»»

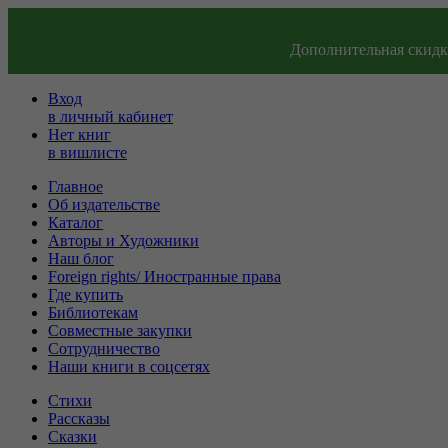
Дополнительная скидка
Вход
в личный кабинет
Нет книг
в вишлисте
Главное
Об издательстве
Каталог
Авторы и Художники
Наш блог
Foreign rights/ Иностранные права
Где купить
Библиотекам
Совместные закупки
Сотрудничество
Наши книги в соцсетях
Стихи
Рассказы
Сказки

««

_WHAT THE EXERCISE ASKS_
Go through the records above and write out every line exactly, passing over the pictures.

_SOLUTION FOR THIS TASK_
Дополнительная скидка
Вход
в личный кабинет
Нет книг
в вишлисте
Главное
Об издательстве
Каталог
Авторы и Художники
Наш блог
Foreign rights/ Иностранные права
Где купить
Библиотекам
Совместные закупки
Сотрудничество
Наши книги в соцсетях
Стихи
Рассказы
Сказки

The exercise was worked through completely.